Only the lines from the one containing "2022年12月21日 CCTIME飞象网" through the end of the listing are to be transcribed, exactly and with both ends included.

══════════════════════════════

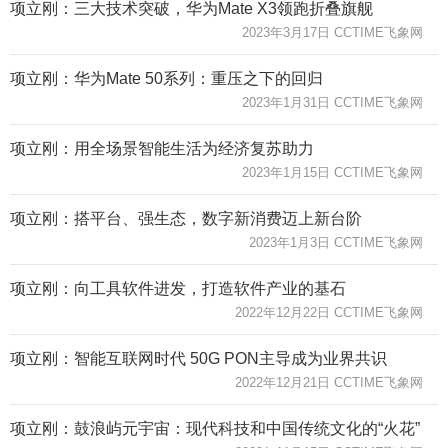
项立刚：三大技术突破，华为Mate X3领跑折叠旗舰
2023年3月17日 CCTIME飞象网
项立刚：华为Mate 50系列：重压之下的回归
2023年1月31日 CCTIME飞象网
项立刚：用全场景智能生活为经济复苏助力
2023年1月15日 CCTIME飞象网
项立刚：搭平台、强生态，数字新消费迈上新台阶
2023年1月3日 CCTIME飞象网
项立刚：向工具软件进发，打造软件产业的基石
2022年12月22日 CCTIME飞象网
项立刚：智能互联网时代 50G PON主导成为业界共识
2022年12月21日 CCTIME飞象网
项立刚：鼓浪屿元宇宙：现代科技和中国传统文化的“火花”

══════════════════════════════

▶ **Response for this exercise**
2022年12月21日 CCTIME飞象网
项立刚：鼓浪屿元宇宙：现代科技和中国传统文化的“火花”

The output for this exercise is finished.